After the request is converted to conform to the protocol for communication with the object pool, at 950, the request is sent to the object pool to access the storage resource represented by an object in the object pool, at 960. The object pool processes the request and provides a response or result. The response or result can vary based on the request. For example, the response can include data read from an object, an indication that a write or commit operation was successful, an indication that the access was denied or failed, and/or other results of the request. After the response is received, the response (or storage resource data) is provided to the client, at 970, via the protocol via which the request for access to the storage resource was received, at 910.

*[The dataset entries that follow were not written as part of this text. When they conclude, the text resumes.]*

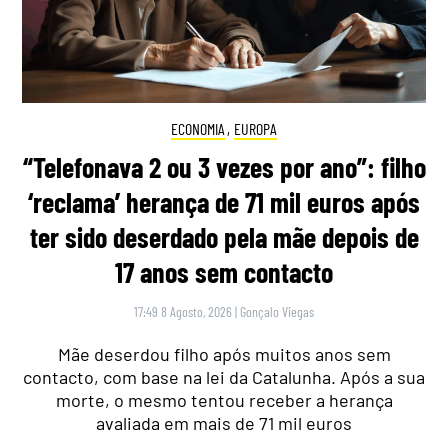
ECONOMIA
,
EUROPA
“Telefonava 2 ou 3 vezes por ano”: filho
‘reclama’ herança de 71 mil euros após
ter sido deserdado pela mãe depois de
17 anos sem contacto
17:49 8 Agosto, 2026
|
Gonçalo Viegas
Mãe deserdou filho após muitos anos sem
contacto, com base na lei da Catalunha. Após a sua
morte, o mesmo tentou receber a herança
avaliada em mais de 71 mil euros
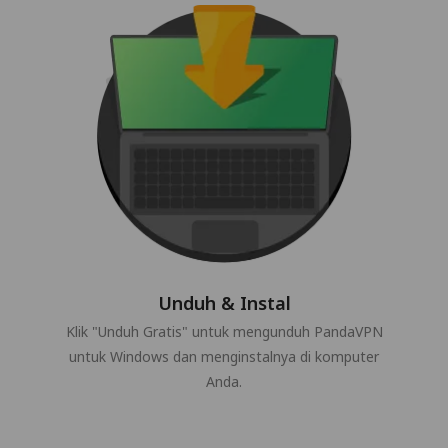
Unduh & Instal
Klik "Unduh Gratis" untuk mengunduh PandaVPN
untuk Windows dan menginstalnya di komputer
Anda.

FIG. 10 is a system block diagram of another multiple-protocol object-based storage device in communication with a group of clients via a network, according to another embodiment. As illustrated in FIG. 10, clients 1030 and 1050 can access objects in object pool module 1080 or storage device 1010 via network 1070. Object pool module 1080 includes physical storage 1090. Physical storage 1090 includes object-based storage devices 1091, 1093, 1095, and 1097. Physical storage 1090 and object-based storage devices 1091, 1093, 1095, and 1097 are configured to provide an object-based interface to data stored on object-based storage devices 1091, 1093, 1095, and 1097.
Storage device 1010 exports or presents a variety of storage interfaces to clients 1030 and 1050 including an HTTP interface from HTTP module 1050, an NFS interface via NFS module 1040, and an object-based SCSI interface, a block-based SCSI interface, and a stream-based SCSI interface via SCSI transport module 1031. SCSI transport module 1031 can export, for example, an iSCSI interface and SCSI management module 1032 can include OSD, SBC, and SSC modules to implement an object-based SCSI interface, a block-based SCSI interface, and a stream-based SCSI interface, respectively, over the iSCSI interface. In other words, SCSI module 1030 can export a variety of storage interfaces. In some embodiments, other interfaces such as, for example, a CIFS interface and/or an FTP interface can be exposed by storage device 1010.

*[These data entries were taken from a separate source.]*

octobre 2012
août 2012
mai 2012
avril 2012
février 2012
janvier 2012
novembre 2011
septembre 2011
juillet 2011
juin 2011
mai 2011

SCSI module 1030, NFS module 1040, and HTTP module 1050 are operatively coupled to network interface module 1020 such that the interfaces exported by SCSI module 1030, NFS module 1040, and HTTP module 1050 are accessible to clients 1030 and 1050 via network 1070. In other words, SCSI module 1030, NFS module 1040, and HTTP module 1050 are examples of storage presentation modules. In some embodiments, SCSI module 1030, NFS module 1040, and HTTP module 1050 can be referred to as storage interface modules. For example, SCSI module 1030, NFS module 1040, and HTTP module 1050 can be separate storage presentations modules or portions of a common storage presentation module.

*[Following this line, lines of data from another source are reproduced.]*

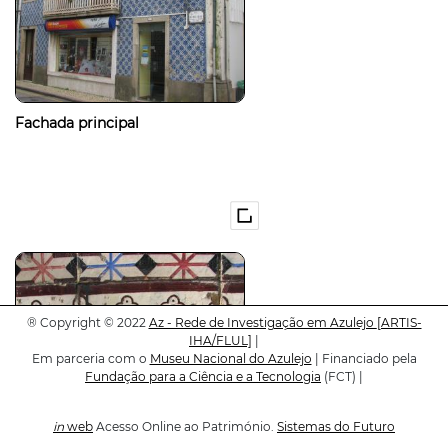
Fachada principal
®
Copyright © 2022
Az - Rede de Investigação em Azulejo
[ARTIS-
IHA/FLUL]
|
Em parceria com o
Museu Nacional do Azulejo
| Financiado pela
Fundação para a Ciência e a Tecnologia
(FCT) |
in
web
Acesso Online ao Património.
Sistemas do Futuro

NFS module 1040 and HTTP module 1050 export interfaces that are file-based. In other words, the protocols associated with NFS module 1040 and HTTP module 1050 are file-based. Accordingly, NFS module and HTTP module are operatively coupled to file map module 1060. File map module 1060 is configured to receive requests for access to file-based storage resources from NFS module 1040 and HTTP module 1050, and convert those requests to requests for access to objects in object pool module 1080. In some embodiments, file map module 1060 can be implemented as or embodied in a standard virtual file system (“VFS”) with a standard application programming interface (“API”) such that software or code configured to access data via the VFS can access objects in object pool module 1080 without changes to that software or code. For example, HTTP module 1050 can be a web server application that is configured (e.g., written and compiled) to access data in a traditional block-based file system via a VFS. That VFS can be modified to convert the requests for access to the traditional block-based storage resource (e.g., the file system) into requests for access to objects in object pool module 1080 that virtualize traditional block-based storage resources, without changing the API of the VFS. Thus, the web server application can access object storage resources in object pool module 1080 without any modification. Additionally, other software configured to access data in a traditional block-based file system via a VFS can access object storage resources in object pool module 1080 without any modification. For example, many software applications configured to access data in a traditional block-based file system via the Portable Operating System Interface (“POSIX”) VFS can access object storage resources in object pool module 1080 with only modification of an implementation of POSIX VFS. In other words, NFS module 1040, HTTP module 1050, and/or other storage presentation modules or storage interface modules need not be specifically configured to access data in objects in object pool module 1080.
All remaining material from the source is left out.